▸ **Aim of the task**: The records below should be copied in full, exactly as shown.

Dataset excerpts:
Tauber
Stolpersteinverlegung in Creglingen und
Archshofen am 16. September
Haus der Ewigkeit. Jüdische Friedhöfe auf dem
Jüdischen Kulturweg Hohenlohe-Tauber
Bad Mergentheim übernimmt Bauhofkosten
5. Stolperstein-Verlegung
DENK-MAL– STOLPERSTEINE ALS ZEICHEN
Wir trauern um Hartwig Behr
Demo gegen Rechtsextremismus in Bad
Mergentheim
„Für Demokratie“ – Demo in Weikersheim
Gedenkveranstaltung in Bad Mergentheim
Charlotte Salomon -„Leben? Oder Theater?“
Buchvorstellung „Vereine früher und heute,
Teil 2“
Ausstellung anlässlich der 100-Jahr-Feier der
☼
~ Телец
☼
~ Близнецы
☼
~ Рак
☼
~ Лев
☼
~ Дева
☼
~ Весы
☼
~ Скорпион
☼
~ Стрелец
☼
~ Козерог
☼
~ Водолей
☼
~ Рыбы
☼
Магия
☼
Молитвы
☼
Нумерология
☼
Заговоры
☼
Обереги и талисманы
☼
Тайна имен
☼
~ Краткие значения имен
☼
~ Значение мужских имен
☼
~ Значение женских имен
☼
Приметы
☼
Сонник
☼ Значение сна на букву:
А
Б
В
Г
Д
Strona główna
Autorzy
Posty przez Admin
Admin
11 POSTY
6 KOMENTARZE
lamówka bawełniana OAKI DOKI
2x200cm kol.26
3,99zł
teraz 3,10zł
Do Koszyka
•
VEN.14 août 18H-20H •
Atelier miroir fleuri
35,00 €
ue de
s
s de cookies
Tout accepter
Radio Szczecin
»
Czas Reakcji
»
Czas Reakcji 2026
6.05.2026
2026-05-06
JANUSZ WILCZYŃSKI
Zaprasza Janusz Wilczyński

▸ **Reply**:
Tauber
Stolpersteinverlegung in Creglingen und
Archshofen am 16. September
Haus der Ewigkeit. Jüdische Friedhöfe auf dem
Jüdischen Kulturweg Hohenlohe-Tauber
Bad Mergentheim übernimmt Bauhofkosten
5. Stolperstein-Verlegung
DENK-MAL– STOLPERSTEINE ALS ZEICHEN
Wir trauern um Hartwig Behr
Demo gegen Rechtsextremismus in Bad
Mergentheim
„Für Demokratie“ – Demo in Weikersheim
Gedenkveranstaltung in Bad Mergentheim
Charlotte Salomon -„Leben? Oder Theater?“
Buchvorstellung „Vereine früher und heute,
Teil 2“
Ausstellung anlässlich der 100-Jahr-Feier der
☼
~ Телец
☼
~ Близнецы
☼
~ Рак
☼
~ Лев
☼
~ Дева
☼
~ Весы
☼
~ Скорпион
☼
~ Стрелец
☼
~ Козерог
☼
~ Водолей
☼
~ Рыбы
☼
Магия
☼
Молитвы
☼
Нумерология
☼
Заговоры
☼
Обереги и талисманы
☼
Тайна имен
☼
~ Краткие значения имен
☼
~ Значение мужских имен
☼
~ Значение женских имен
☼
Приметы
☼
Сонник
☼ Значение сна на букву:
А
Б
В
Г
Д
Strona główna
Autorzy
Posty przez Admin
Admin
11 POSTY
6 KOMENTARZE
lamówka bawełniana OAKI DOKI
2x200cm kol.26
3,99zł
teraz 3,10zł
Do Koszyka
•
VEN.14 août 18H-20H •
Atelier miroir fleuri
35,00 €
ue de
s
s de cookies
Tout accepter
Radio Szczecin
»
Czas Reakcji
»
Czas Reakcji 2026
6.05.2026
2026-05-06
JANUSZ WILCZYŃSKI
Zaprasza Janusz Wilczyński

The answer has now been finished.